Would you mind restating all of the records word for word, skipping the pictures?
(Beginning of Entries supplied)
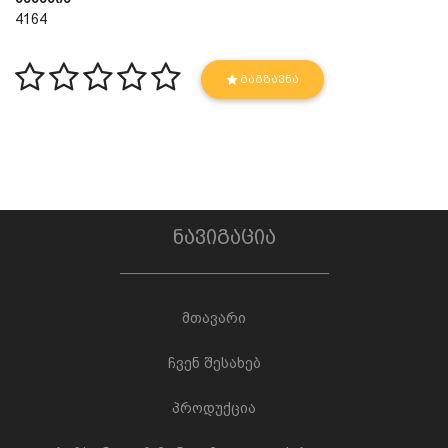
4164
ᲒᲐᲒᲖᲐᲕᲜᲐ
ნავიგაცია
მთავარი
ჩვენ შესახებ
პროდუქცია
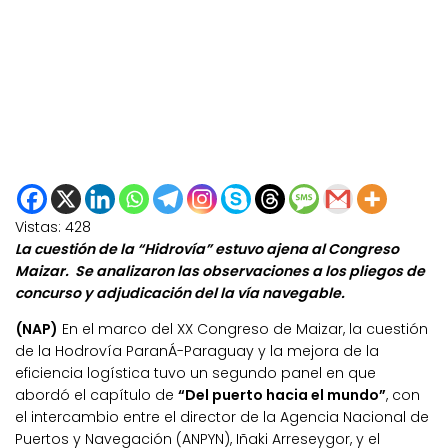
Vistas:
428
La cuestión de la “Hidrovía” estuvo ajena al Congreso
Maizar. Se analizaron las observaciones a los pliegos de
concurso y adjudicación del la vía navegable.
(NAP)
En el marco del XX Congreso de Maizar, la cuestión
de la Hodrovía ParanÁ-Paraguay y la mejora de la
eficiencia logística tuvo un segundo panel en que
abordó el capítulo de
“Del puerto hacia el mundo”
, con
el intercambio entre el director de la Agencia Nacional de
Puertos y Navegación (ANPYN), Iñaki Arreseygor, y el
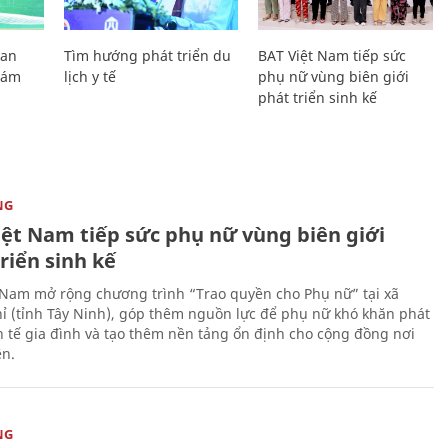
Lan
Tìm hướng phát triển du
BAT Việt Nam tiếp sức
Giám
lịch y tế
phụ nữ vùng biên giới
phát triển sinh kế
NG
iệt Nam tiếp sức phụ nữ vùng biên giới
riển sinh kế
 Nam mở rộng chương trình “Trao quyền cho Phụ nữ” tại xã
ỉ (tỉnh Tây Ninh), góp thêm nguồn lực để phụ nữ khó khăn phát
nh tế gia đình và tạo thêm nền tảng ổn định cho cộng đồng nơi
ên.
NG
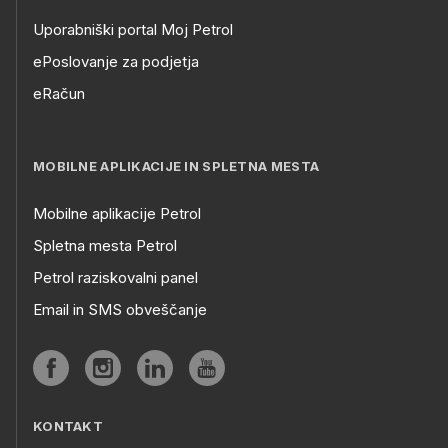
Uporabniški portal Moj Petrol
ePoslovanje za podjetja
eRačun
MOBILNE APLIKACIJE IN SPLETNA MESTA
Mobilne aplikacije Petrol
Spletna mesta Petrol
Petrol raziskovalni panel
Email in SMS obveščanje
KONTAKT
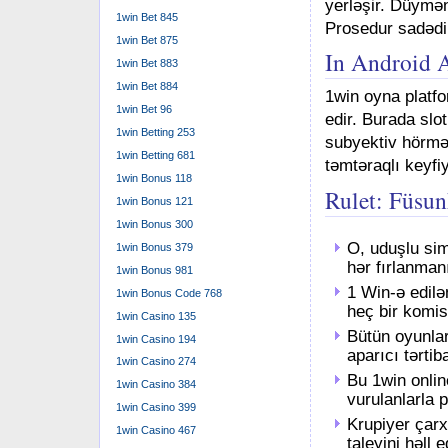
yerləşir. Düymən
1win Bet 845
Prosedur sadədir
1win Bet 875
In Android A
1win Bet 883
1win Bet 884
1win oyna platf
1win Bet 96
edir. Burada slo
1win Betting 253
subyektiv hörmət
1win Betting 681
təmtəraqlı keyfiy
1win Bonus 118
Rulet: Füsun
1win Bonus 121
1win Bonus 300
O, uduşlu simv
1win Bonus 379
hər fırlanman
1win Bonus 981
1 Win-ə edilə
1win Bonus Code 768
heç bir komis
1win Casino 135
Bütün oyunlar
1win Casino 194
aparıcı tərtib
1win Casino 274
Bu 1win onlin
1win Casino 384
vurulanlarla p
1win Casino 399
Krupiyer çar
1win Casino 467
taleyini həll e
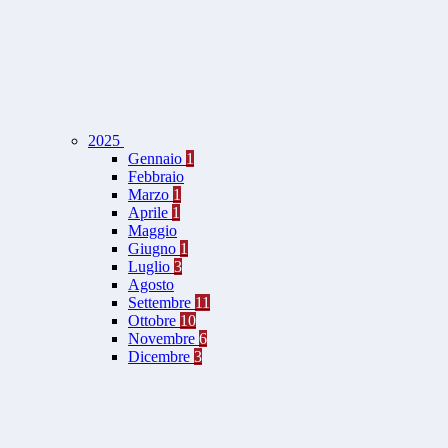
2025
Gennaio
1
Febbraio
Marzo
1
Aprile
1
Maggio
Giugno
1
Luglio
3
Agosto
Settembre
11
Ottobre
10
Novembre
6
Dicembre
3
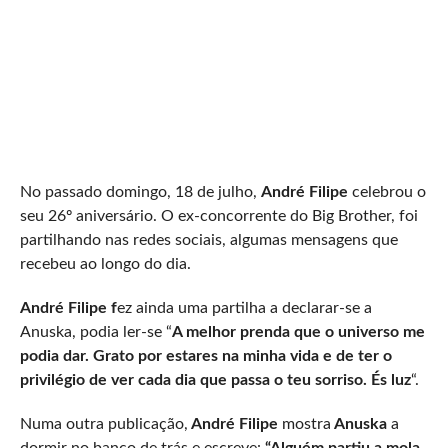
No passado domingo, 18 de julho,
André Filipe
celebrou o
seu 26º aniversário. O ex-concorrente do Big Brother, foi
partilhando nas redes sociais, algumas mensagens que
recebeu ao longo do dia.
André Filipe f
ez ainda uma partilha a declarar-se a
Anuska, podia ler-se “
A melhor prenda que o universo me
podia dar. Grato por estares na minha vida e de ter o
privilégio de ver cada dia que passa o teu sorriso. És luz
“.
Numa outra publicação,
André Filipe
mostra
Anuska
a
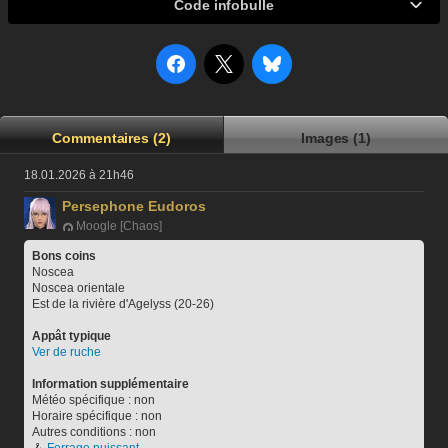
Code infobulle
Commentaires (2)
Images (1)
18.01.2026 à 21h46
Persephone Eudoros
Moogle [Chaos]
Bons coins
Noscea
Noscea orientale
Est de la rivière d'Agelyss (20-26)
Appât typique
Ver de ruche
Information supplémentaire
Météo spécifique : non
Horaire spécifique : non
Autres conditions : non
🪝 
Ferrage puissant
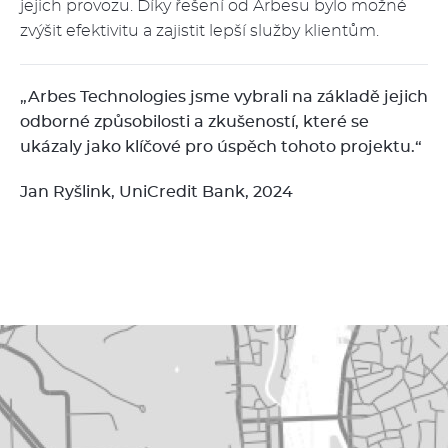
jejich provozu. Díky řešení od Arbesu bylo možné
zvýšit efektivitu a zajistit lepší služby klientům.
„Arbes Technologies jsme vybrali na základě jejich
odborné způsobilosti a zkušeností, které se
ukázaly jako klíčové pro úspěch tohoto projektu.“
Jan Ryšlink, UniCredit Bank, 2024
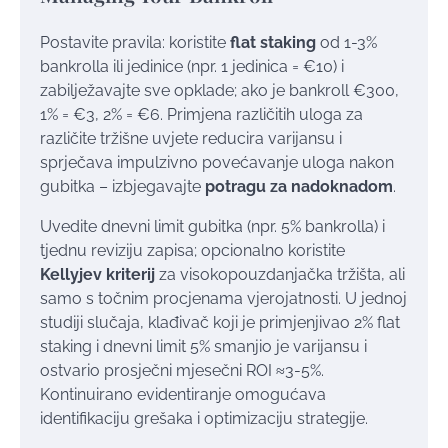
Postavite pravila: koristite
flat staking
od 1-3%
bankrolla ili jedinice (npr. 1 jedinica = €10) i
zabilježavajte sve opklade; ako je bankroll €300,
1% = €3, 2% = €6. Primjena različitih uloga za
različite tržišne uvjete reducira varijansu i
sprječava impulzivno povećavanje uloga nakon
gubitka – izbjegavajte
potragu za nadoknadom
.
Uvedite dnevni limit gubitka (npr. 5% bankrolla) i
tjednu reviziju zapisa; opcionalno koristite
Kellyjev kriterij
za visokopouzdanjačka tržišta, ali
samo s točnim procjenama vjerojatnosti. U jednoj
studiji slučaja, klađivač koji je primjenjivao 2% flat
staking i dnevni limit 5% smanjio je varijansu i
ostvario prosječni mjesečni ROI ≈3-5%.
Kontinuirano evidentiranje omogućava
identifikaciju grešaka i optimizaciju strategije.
(End of Entries supplied)
■ Reply to the exercise
4164
ᲒᲐᲒᲖᲐᲕᲜᲐ
ნავიგაცია
მთავარი
ჩვენ შესახებ
პროდუქცია
Vistas:
428
La cuestión de la “Hidrovía” estuvo ajena al Congreso
Maizar. Se analizaron las observaciones a los pliegos de
concurso y adjudicación del la vía navegable.
(NAP)
En el marco del XX Congreso de Maizar, la cuestión
de la Hodrovía ParanÁ-Paraguay y la mejora de la
eficiencia logística tuvo un segundo panel en que
abordó el capítulo de
“Del puerto hacia el mundo”
, con
el intercambio entre el director de la Agencia Nacional de
Puertos y Navegación (ANPYN), Iñaki Arreseygor, y el
Lan
Tìm hướng phát triển du
BAT Việt Nam tiếp sức
Giám
lịch y tế
phụ nữ vùng biên giới
phát triển sinh kế
NG
iệt Nam tiếp sức phụ nữ vùng biên giới
riển sinh kế
 Nam mở rộng chương trình “Trao quyền cho Phụ nữ” tại xã
ỉ (tỉnh Tây Ninh), góp thêm nguồn lực để phụ nữ khó khăn phát
nh tế gia đình và tạo thêm nền tảng ổn định cho cộng đồng nơi
ên.
NG
Uporabniški portal Moj Petrol
ePoslovanje za podjetja
eRačun
MOBILNE APLIKACIJE IN SPLETNA MESTA
Mobilne aplikacije Petrol
Spletna mesta Petrol
Petrol raziskovalni panel
Email in SMS obveščanje
KONTAKT
yerləşir. Düymən
1win Bet 845
Prosedur sadədir
1win Bet 875
In Android A
1win Bet 883
1win Bet 884
1win oyna platf
1win Bet 96
edir. Burada slo
1win Betting 253
subyektiv hörmət
1win Betting 681
təmtəraqlı keyfiy
1win Bonus 118
Rulet: Füsun
1win Bonus 121
1win Bonus 300
O, uduşlu simv
1win Bonus 379
hər fırlanman
1win Bonus 981
1 Win-ə edilə
1win Bonus Code 768
heç bir komis
1win Casino 135
Bütün oyunlar
1win Casino 194
aparıcı tərtib
1win Casino 274
Bu 1win onlin
1win Casino 384
vurulanlarla p
1win Casino 399
Krupiyer çar
1win Casino 467
taleyini həll e
2025
Gennaio
1
Febbraio
Marzo
1
Aprile
1
Maggio
Giugno
1
Luglio
3
Agosto
Settembre
11
Ottobre
10
Novembre
6
Dicembre
3
No passado domingo, 18 de julho,
André Filipe
celebrou o
seu 26º aniversário. O ex-concorrente do Big Brother, foi
partilhando nas redes sociais, algumas mensagens que
recebeu ao longo do dia.
André Filipe f
ez ainda uma partilha a declarar-se a
Anuska, podia ler-se “
A melhor prenda que o universo me
podia dar. Grato por estares na minha vida e de ter o
privilégio de ver cada dia que passa o teu sorriso. És luz
“.
Numa outra publicação,
André Filipe
mostra
Anuska
a
Code infobulle
Commentaires (2)
Images (1)
18.01.2026 à 21h46
Persephone Eudoros
Moogle [Chaos]
Bons coins
Noscea
Noscea orientale
Est de la rivière d'Agelyss (20-26)
Appât typique
Ver de ruche
Information supplémentaire
Météo spécifique : non
Horaire spécifique : non
Autres conditions : non
🪝 
Ferrage puissant
jejich provozu. Díky řešení od Arbesu bylo možné
zvýšit efektivitu a zajistit lepší služby klientům.
„Arbes Technologies jsme vybrali na základě jejich
odborné způsobilosti a zkušeností, které se
ukázaly jako klíčové pro úspěch tohoto projektu.“
Jan Ryšlink, UniCredit Bank, 2024
Postavite pravila: koristite
flat staking
od 1-3%
bankrolla ili jedinice (npr. 1 jedinica = €10) i
zabilježavajte sve opklade; ako je bankroll €300,
1% = €3, 2% = €6. Primjena različitih uloga za
različite tržišne uvjete reducira varijansu i
sprječava impulzivno povećavanje uloga nakon
gubitka – izbjegavajte
potragu za nadoknadom
.
Uvedite dnevni limit gubitka (npr. 5% bankrolla) i
tjednu reviziju zapisa; opcionalno koristite
Kellyjev kriterij
za visokopouzdanjačka tržišta, ali
samo s točnim procjenama vjerojatnosti. U jednoj
studiji slučaja, klađivač koji je primjenjivao 2% flat
staking i dnevni limit 5% smanjio je varijansu i
ostvario prosječni mjesečni ROI ≈3-5%.
Kontinuirano evidentiranje omogućava
identifikaciju grešaka i optimizaciju strategije.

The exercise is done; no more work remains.